Very interesting results.

Cathar
11-15-2003, 08:21 PM
Well, out here in the real world, synthetic streamlined burst memory bandwidth tests mean jack.

The Sandra and PC-Mark memory tests fall so far short of reality that they are a total joke. All they are, are just hand-coded assembler loops that pull/push data in the most optimised fashion that basically negates any effect of memory latency due to issuing data-cache-line prefetch commands that pre-loads the L1/L2 caches with information while the CPU is doing something else.

Basically they are measuring degenerate best-possible-case scenarios, and we all know how often they occur.

Business win-stone just execute tightly-loops scripts that mostly operate out of L2 cache, or pull in large sequential batches of data, which again is largely a faulty measure of performance.

3DMark2001 is perhaps the first real representative benchmark application in their list, and despite being somewhat video card speed dependent, still shows low latency memory as coming out in front.

Aquamark, which is an almost wholly video card dependent benchmark, still shows a significant win to lower latency.

Quake 3, which is largely CPU dependent nowadays, shows a good benefit to lower latency, and the highly video card dependent UT2, still shows a win to low latency.

i.e. the only real tests there that show any real benefit are the extremely artificial bandwidth-only penis-measurement tests which do not reflect upon reality.

Working in transaction based applications as my real job where neither artificial bandwidth acceleration, nor L2 cache-bound scenarios exist, I can tell you that the benefits of using lower latency memory is quite extreme.

Sorry, the whole article seems to me to be more like an infomercial, with carefully chosen and crafted test conditions, and then in the conclusion talking about "beginners who just want something that works would do well with the `high speed' memory" as they're "easier to setup".

How hard is it to plug in a low latency memory stick as opposed to a high memory MHz stick, one needs to ask oneself.

Brians256
11-17-2003, 04:18 PM
On the other hand, Quake3 got a boost from the higher-bandwidth and worse latency system called Rambus.

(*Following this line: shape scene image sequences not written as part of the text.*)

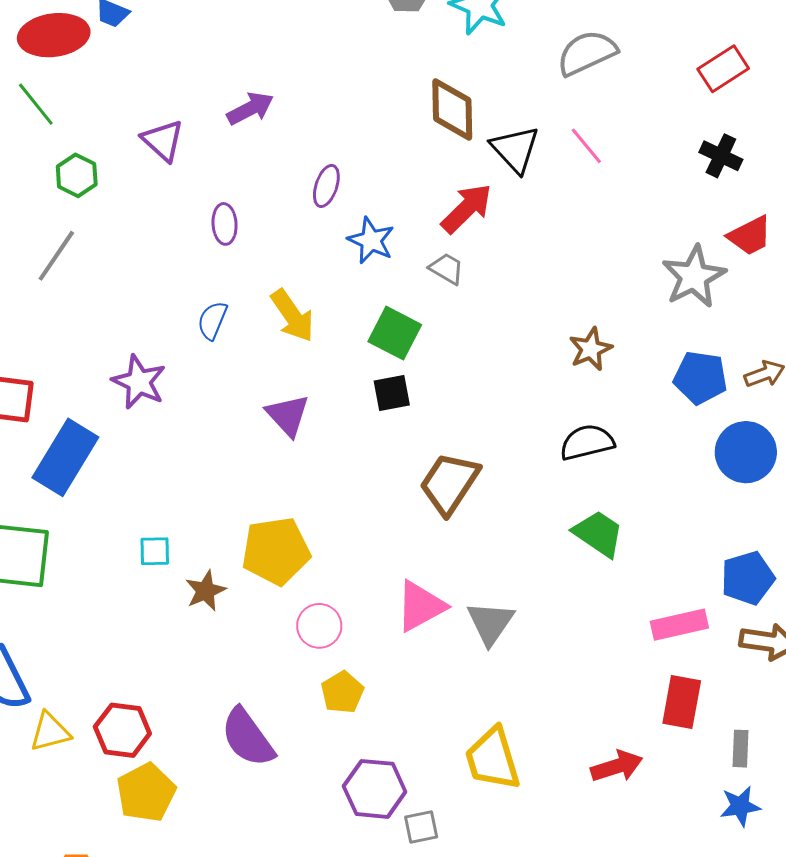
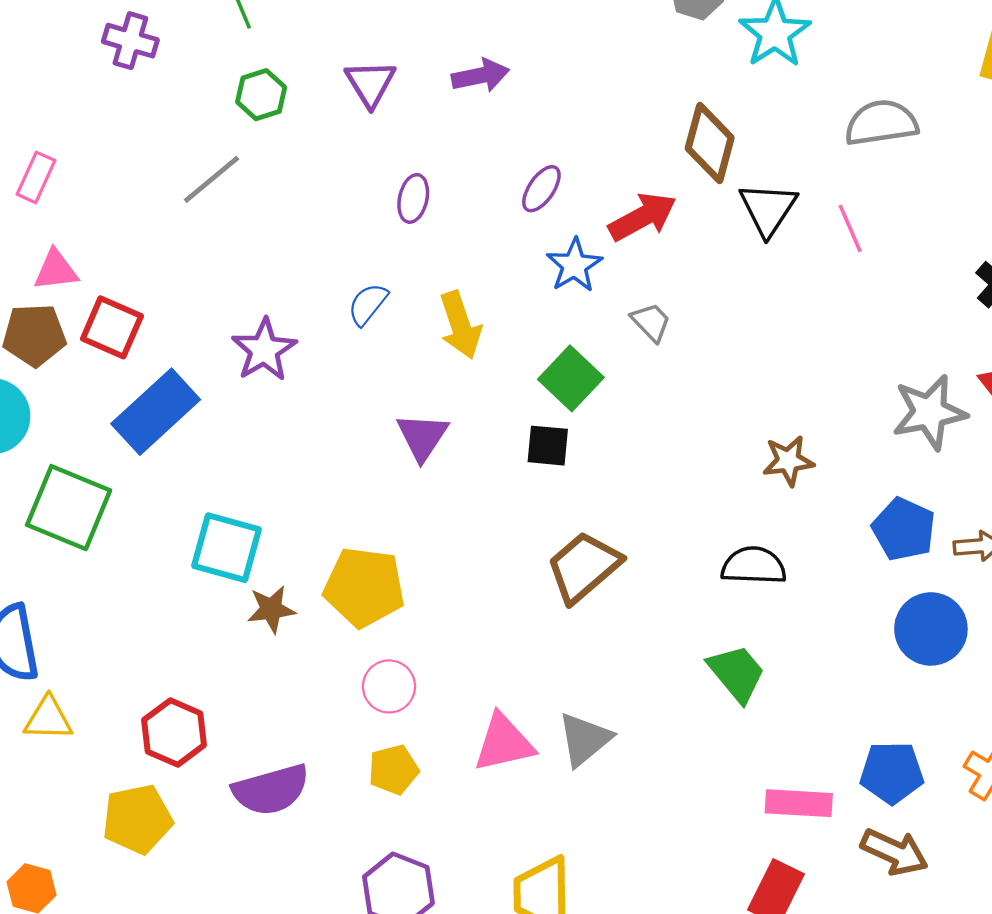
red arrow: (467, 208) -> (643, 217), moved
cyan square: (155, 551) -> (227, 548), size x1.8
pink triangle: (421, 606) -> (504, 743), moved
red hexagon: (122, 730) -> (174, 732), moved
purple semicircle: (248, 737) -> (271, 790), turned -86

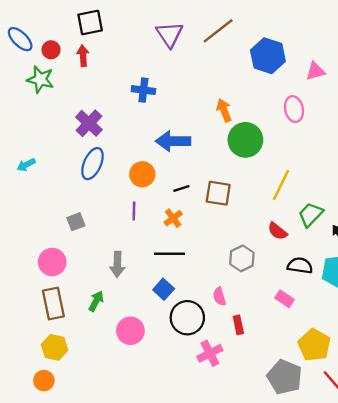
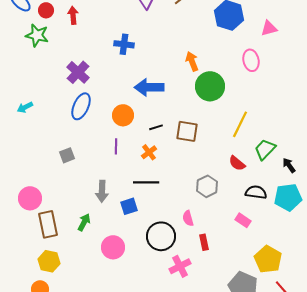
pink circle: (52, 262) -> (30, 198), moved
blue square: (164, 289) -> (129, 206), moved, turned 30

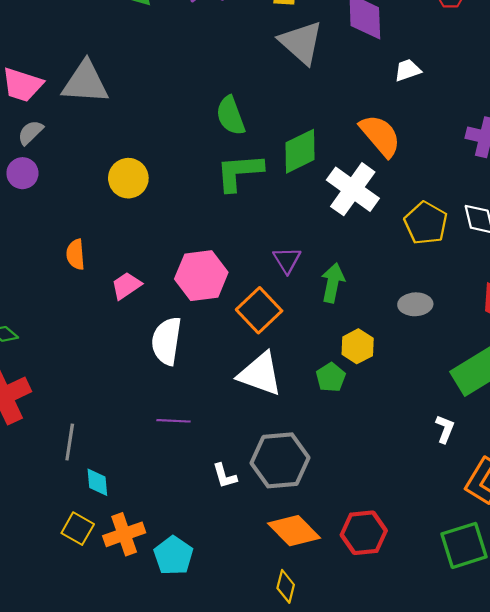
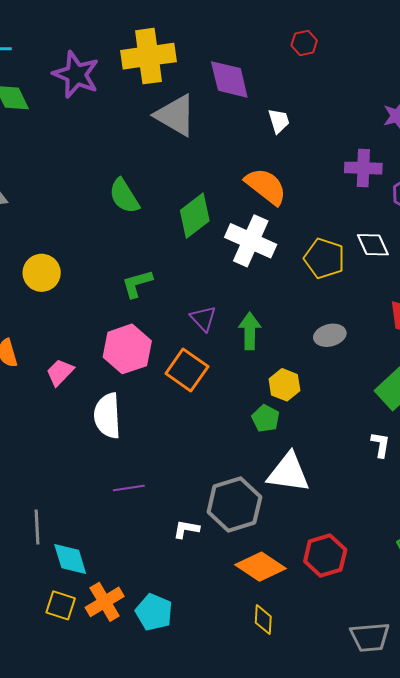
white trapezoid: (407, 70) -> (279, 121), turned 104
green L-shape: (239, 172) -> (137, 284), moved, size x0.7
white triangle: (260, 374) -> (288, 473), moved
white L-shape: (225, 476) -> (186, 529), turned 128
cyan diamond: (97, 482) -> (70, 559), size x1.4

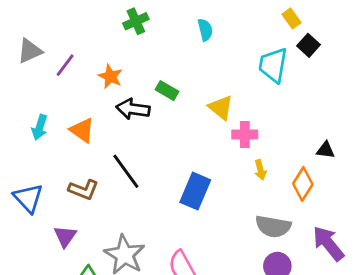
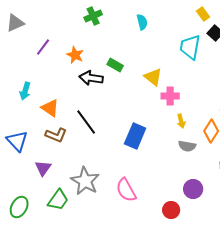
gray triangle: (30, 51) -> (15, 23), moved
orange triangle: (82, 130) -> (50, 108), moved
gray semicircle: (273, 226) -> (187, 146), moved, size x0.7

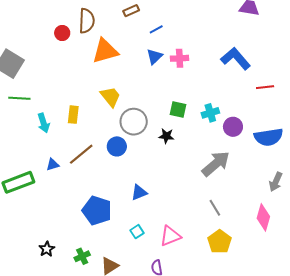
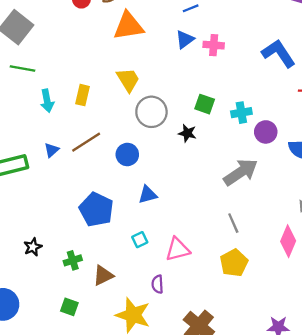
blue circle: (117, 146) -> (127, 154), moved
blue triangle: (53, 165) -> (52, 150), turned -32

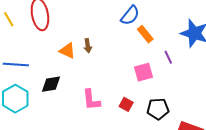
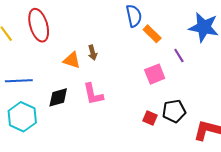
blue semicircle: (130, 15) -> (134, 16), turned -45
pink L-shape: (91, 100) -> (93, 94), moved
red square: (126, 104) -> (150, 118), moved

Was that not the case? Perhaps it was simply a different factor that caused the performance delta.

Cathar
11-17-2003, 07:42 PM
Originally posted by Brians256
On the other hand, Quake3 got a boost from the higher-bandwidth and worse latency system called Rambus. Was that not the case? Perhaps it was simply a different factor that caused the performance delta.

If I remember rightly, those Rambus tests were done vs SDRAM with the SDRAM's latency timings set fairly high, just as one would expect to see when a company with a marketing agenda wants to push a product.

On a technical aspect, I have no real problem with RDRAM myself. It's actually a fairly good way to solve the issues that they were (and still are) trying to solve with SDRAM.

What is a little annoying though is the large amount of IP puffery that has somewhat stalled DRAM development as this area is a bit of a patent minefield.

I'm just waiting to see if IBM's MRAM technology becomes market ready in the next few years. A 6-fold reduction in latency over what we now see is a pretty nice thing to look forward to.